Set hadoop configuration values on spark-submit command line

StephenBoesch picture StephenBoesch · Mar 14, 2017 · Viewed 10.8k times · Source

We want to set the aws parameters that from code would be done via the SparkContext:

sc.hadoopConfiguration.set("fs.s3a.access.key", vault.user)
sc.hadoopConfiguration.set("fs.s3a.secret.key", vault.key)

However we have a custom Spark launcher framework that requires all the custom Spark configurations to be done via --conf parameters to the spark-submit command line.

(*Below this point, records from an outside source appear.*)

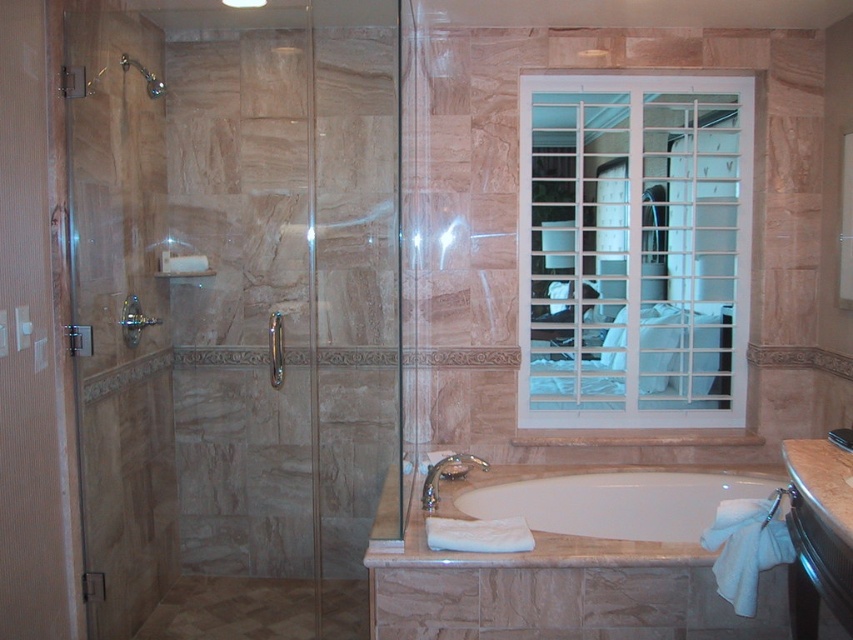 Question: Can you confirm if transparent glass shower door at left is positioned to the right of white glossy bathtub at center?

Choices:
 (A) no
 (B) yes

Answer: (A)

Question: Among these objects, which one is nearest to the camera?

Choices:
 (A) transparent glass shower door at left
 (B) brushed metal showerhead at upper left

Answer: (A)

Question: Can you confirm if transparent glass shower door at left is thinner than brushed metal showerhead at upper left?

Choices:
 (A) no
 (B) yes

Answer: (A)

Question: Based on their relative distances, which object is nearer to the transparent glass shower door at left?

Choices:
 (A) white grid window at upper center
 (B) clear glass door at left
 (C) brushed metal showerhead at upper left
 (D) white glossy bathtub at center

Answer: (B)

Question: Does clear glass door at left appear on the left side of brushed metal showerhead at upper left?

Choices:
 (A) no
 (B) yes

Answer: (B)

Question: Which object appears closest to the camera in this image?

Choices:
 (A) brushed metal showerhead at upper left
 (B) transparent glass shower door at left
 (C) white glossy bathtub at center
 (D) clear glass door at left

Answer: (D) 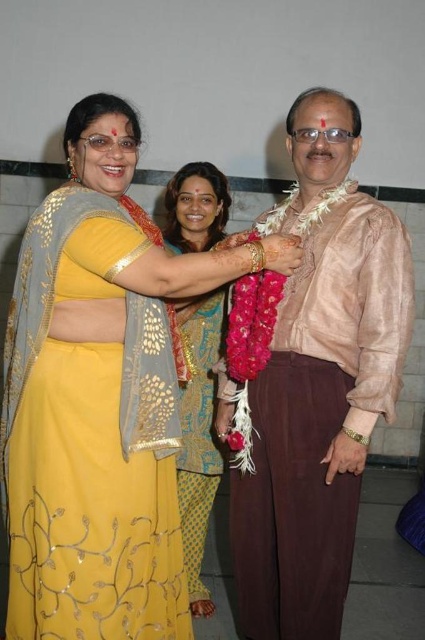 Who is positioned more to the right, yellow satin saree at center or golden sequined saree at center?

From the viewer's perspective, golden sequined saree at center appears more on the right side.

This screenshot has height=640, width=425. Find the location of `yellow satin saree at center`. yellow satin saree at center is located at coordinates (88, 456).

In the scene shown: Can you confirm if pink silk shirt at center is taller than golden sequined saree at center?

Yes, pink silk shirt at center is taller than golden sequined saree at center.

Can you confirm if pink silk shirt at center is positioned to the left of golden sequined saree at center?

Incorrect, pink silk shirt at center is not on the left side of golden sequined saree at center.

Is point (362, 339) positioned behind point (209, 467)?

No, it is in front of (209, 467).

I want to click on pink silk shirt at center, so click(x=320, y=384).

Is yellow satin saree at center to the right of pink silk shirt at center from the viewer's perspective?

In fact, yellow satin saree at center is to the left of pink silk shirt at center.

Can you confirm if yellow satin saree at center is taller than pink silk shirt at center?

In fact, yellow satin saree at center may be shorter than pink silk shirt at center.

Locate an element on the screen. Image resolution: width=425 pixels, height=640 pixels. yellow satin saree at center is located at coordinates (88, 456).

Find the location of a particular element. The width and height of the screenshot is (425, 640). yellow satin saree at center is located at coordinates (88, 456).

Is there a way to "notify" the SparkContext to set --conf values to the hadoopConfiguration and not to its general SparkConf ? Looking for something along the lines of

spark-submit --conf hadoop.fs.s3a.access.key $vault.user --conf hadoop.fs.s3a.access.key $vault.key

or

spark-submit --conf hadoopConfiguration.fs.s3a.access.key $vault.user --conf hadoopConfiguration.fs.s3a.access.key $vault.key

Answer

vanza picture vanza · Mar 14, 2017

You need to prefix Hadoop configs with spark.hadoop. in the command line (or SparkConf object). For example:

spark.hadoop.fs.s3a.access.key=value